Scandale en Israël : le chef de l’armée a spéculé en bourse sur la défaite
« Achetez au canon, vendez au clairon ! », dit un vieil adage des spéculateurs boursiers, signifiant par là qu’une déclaration de guerre est généralement bonne pour les valeurs cotées, et qu’inversement, la fin des hostilités est synonyme de repli.
Eh bien, c’est tout le contraire qu’a fait le chef de l’armée israélienne, le général Dan Halutz, apparemment plus compétent dans la gestion de son bas de laine que dans celle des opérations, où plus de 100 de ses soldats ont été tués et des centaines d’autres blessés.
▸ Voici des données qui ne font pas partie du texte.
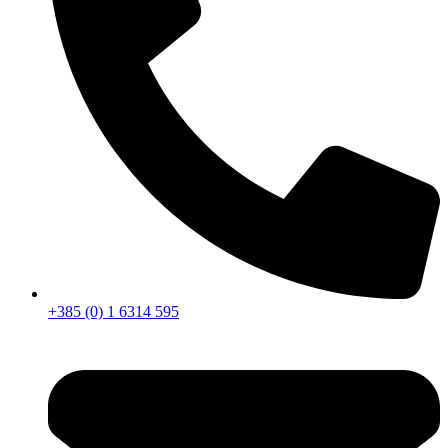
+385 (0) 1 6314 595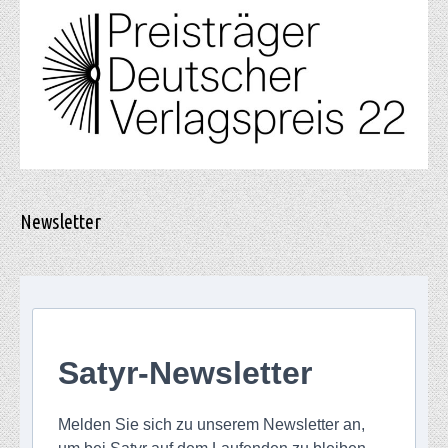
Newsletter
Satyr-Newsletter
Melden Sie sich zu unserem Newsletter an,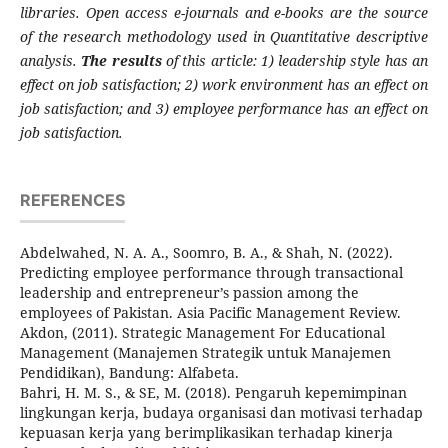
libraries. Open access e-journals and e-books are the source
of the research methodology used in
Quantitative descriptive
analysis
.
The results
of this article: 1) leadership style has an
effect on job satisfaction; 2) work environment has an effect on
job satisfaction; and 3) employee performance has an effect on
job satisfaction.
REFERENCES
Abdelwahed, N. A. A., Soomro, B. A., & Shah, N. (2022).
Predicting employee performance through transactional
leadership and entrepreneur’s passion among the
employees of Pakistan. Asia Pacific Management Review.
Akdon, (2011). Strategic Management For Educational
Management (Manajemen Strategik untuk Manajemen
Pendidikan), Bandung: Alfabeta.
Bahri, H. M. S., & SE, M. (2018). Pengaruh kepemimpinan
lingkungan kerja, budaya organisasi dan motivasi terhadap
kepuasan kerja yang berimplikasikan terhadap kinerja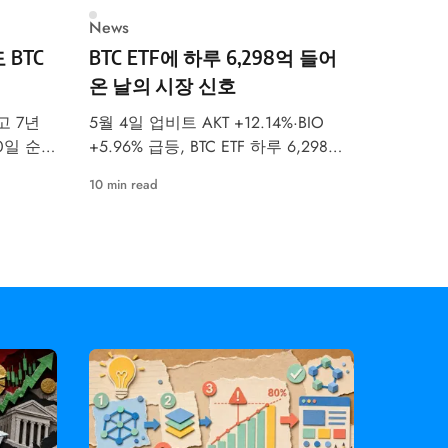
News
 BTC
BTC ETF에 하루 6,298억 들어
온 날의 시장 신호
고 7년
5월 4일 업비트 AKT +12.14%·BIO
30일 순매
+5.96% 급등, BTC ETF 하루 6,298억
억 유입 속
원 유입. 공포탐욕지수 47 중립. 이번
10 min read
분석합니
주 FOMC 금리 결정이 최대 변수입니
다.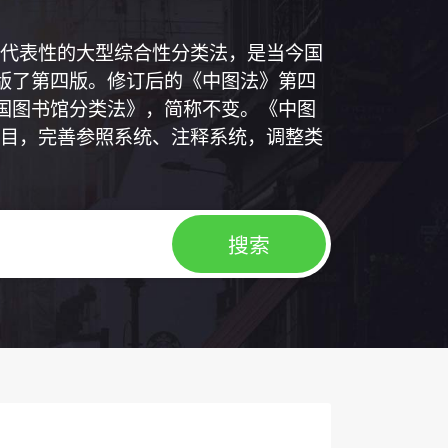
代表性的大型综合性分类法，是当今国
出版了第四版。修订后的《中图法》第四
中国图书馆分类法》，简称不变。《中图
目，完善参照系统、注释系统，调整类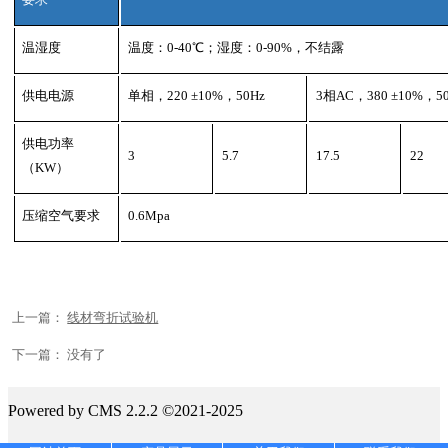
温湿度
温度：
0-40
℃；湿度：
0-90%
，不结露
供电电源
单相，
220
±
10%
，
50Hz
3
相
AC
，
380
±
10%
，
5
供电功率
3
5.7
17.5
22
（
KW
）
压缩空气要求
0.6Mpa
上一篇：
线材弯折试验机
下一篇： 没有了
Powered by CMS 2.2.2 ©2021-2025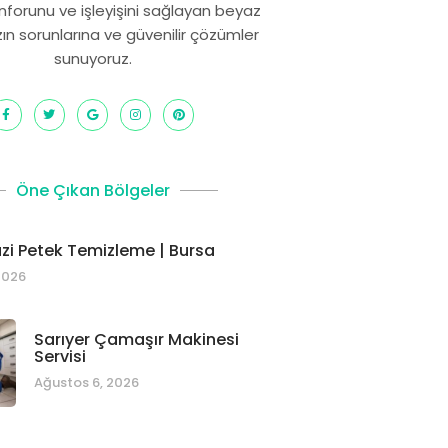
onforunu ve işleyişini sağlayan beyaz
zın sorunlarına ve güvenilir çözümler
sunuyoruz.
Öne Çıkan Bölgeler
i Petek Temizleme | Bursa
2026
Sarıyer Çamaşır Makinesi
Servisi
Ağustos 6, 2026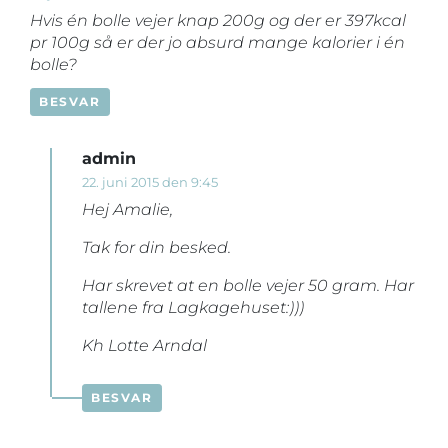
Hvis én bolle vejer knap 200g og der er 397kcal
pr 100g så er der jo absurd mange kalorier i én
bolle?
BESVAR
admin
22. juni 2015 den 9:45
Hej Amalie,
Tak for din besked.
Har skrevet at en bolle vejer 50 gram. Har
tallene fra Lagkagehuset:)))
Kh Lotte Arndal
BESVAR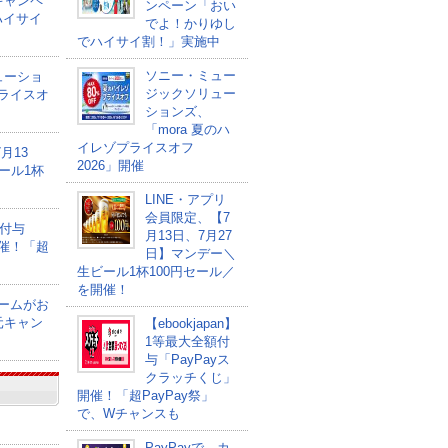
キャンペ
ンペーン「おい
ハイサイ
でよ！かりゆし
でハイサイ割！」実施中
ソニー・ミュー
ューショ
ジックソリュー
プライスオ
ションズ、
「mora 夏のハ
イレゾプライスオフ
月13
2026」開催
ール1杯
LINE・アプリ
会員限定、【7
額付与
月13日、7月27
開催！「超
日】マンデー＼
生ビール1杯100円セール／
を開催！
ゲームがお
元キャン
【ebookjapan】
1等最大全額付
与「PayPayス
クラッチくじ」
開催！「超PayPay祭」
で、Wチャンスも
PayPayで、カ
La presse israélienne a révélé que Halutz, passablement décrié depuis un mois pour sa piètre performance militaire, s’était empressé de vendre ses propres actions, quelques heures seulement avant le déclenchement de l’attaque israélienne, le 12 juillet dernier.
Halutz s’est ainsi précipité le mercredi 12 juillet, à midi exactement, dans son agence bancaire, où il a donné l’ordre de vendre un portefeuille d’actions, d’une valeur de 120.000 shekels (20.000 € environ).
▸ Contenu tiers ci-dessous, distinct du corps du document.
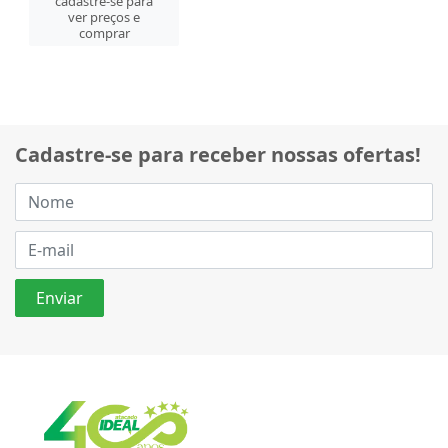
cadastre-se para
ver preços e
comprar
Cadastre-se para receber nossas ofertas!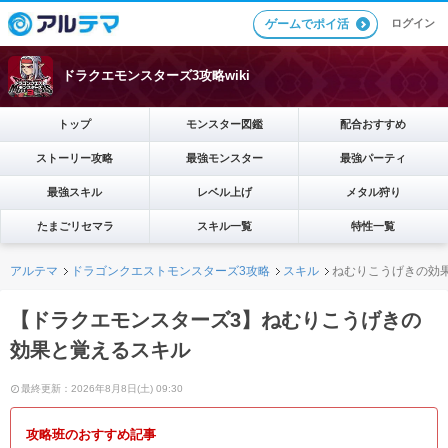
ログイン
ゲームでポイ活
ドラクエモンスターズ3攻略wiki
トップ
モンスター図鑑
配合おすすめ
ストーリー攻略
最強モンスター
最強パーティ
最強スキル
レベル上げ
メタル狩り
たまごリセマラ
スキル一覧
特性一覧
アルテマ
ドラゴンクエストモンスターズ3攻略
スキル
ねむりこうげきの効
【ドラクエモンスターズ3】ねむりこうげきの
効果と覚えるスキル
最終更新：2026年8月8日(土) 09:30
攻略班のおすすめ記事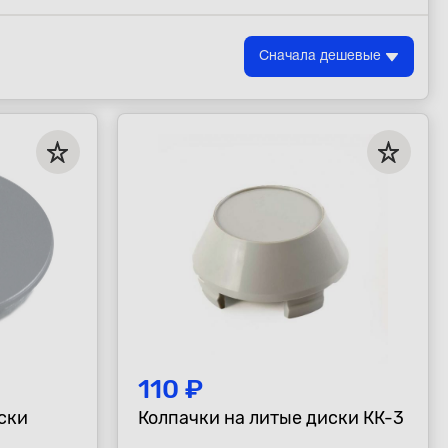
Сначала дешевые
110 ₽
ски
Колпачки на литые диски КК-3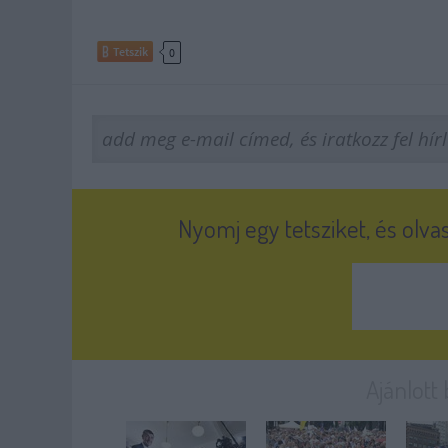
Tetszik
0
Nyomj egy tetsziket, és olva
Ajánlott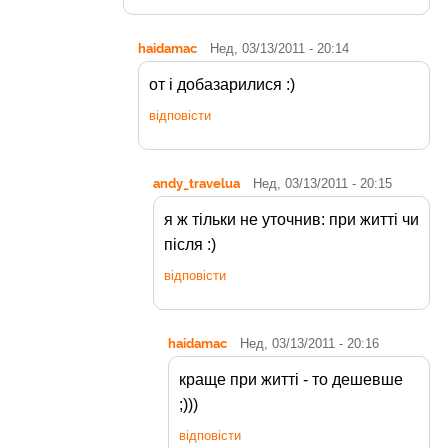
haidamac
Нед, 03/13/2011 - 20:14
от і добазарилися :)
відповісти
andy_travelua
Нед, 03/13/2011 - 20:15
я ж тільки не уточнив: при житті чи
після :)
відповісти
haidamac
Нед, 03/13/2011 - 20:16
краще при житті - то дешевше
;)))
відповісти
C’est-à-dire, trois heures après avoir pris connaissance de l’incident frontalier (la capture des deux soldats israéliens par des combattants du Hezbollah) qui allait servir de prétexte à la guerre, et trois heures avant la déclaration officielle de l’attaque contre le Liban par le gouvernement israélien !
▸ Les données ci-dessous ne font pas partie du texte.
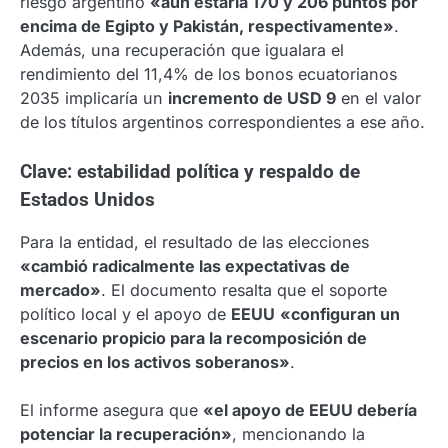
riesgo argentino
«aún estaría 170 y 206 puntos por
encima de Egipto y Pakistán, respectivamente»
.
Además, una recuperación que igualara el
rendimiento del 11,4% de los bonos ecuatorianos
2035 implicaría un
incremento de USD 9
en el valor
de los títulos argentinos correspondientes a ese año.
Clave: estabilidad política y respaldo de
Estados Unidos
Para la entidad, el resultado de las elecciones
«cambió radicalmente las expectativas de
mercado»
. El documento resalta que el soporte
político local y el apoyo de
EEUU
«configuran un
escenario propicio para la recomposición de
precios en los activos soberanos»
.
El informe asegura que
«el apoyo de EEUU debería
potenciar la recuperación»
, mencionando la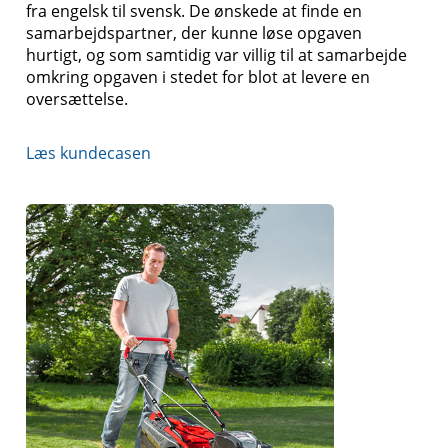
fra engelsk til svensk. De ønskede at finde en
samarbejdspartner, der kunne løse opgaven
hurtigt, og som samtidig var villig til at samarbejde
omkring opgaven i stedet for blot at levere en
oversættelse.
Læs kundecasen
Halutz a confirmé le fait, mais a évidemment été incapable de justifier un tant soit peu son comportement. « J’ai vendu mes actions, parce que la bourse avait déjà baissé, et que j’avais déjà perdu 25.000 shekels sur mon capital initial ; cela n’avait rien à voir avec la situation politico-militaire », a-t-il mollement déclaré.
En réalité, et tout le monde en Israël l’a compris car cela saute aux yeux, le chef de l’armée était par définition au courant de ce qui se tramait ce jour-là au plus haut niveau, étant lui-même partie prenante à la décision de déclencher la guerre. Ce qui ne l’a donc pas empêché, entre réunions de crise, appels téléphoniques incessants et conférence de presse sur « la mission sacrée de défense des fils d’Israël », de faire un saut à la banque du coin.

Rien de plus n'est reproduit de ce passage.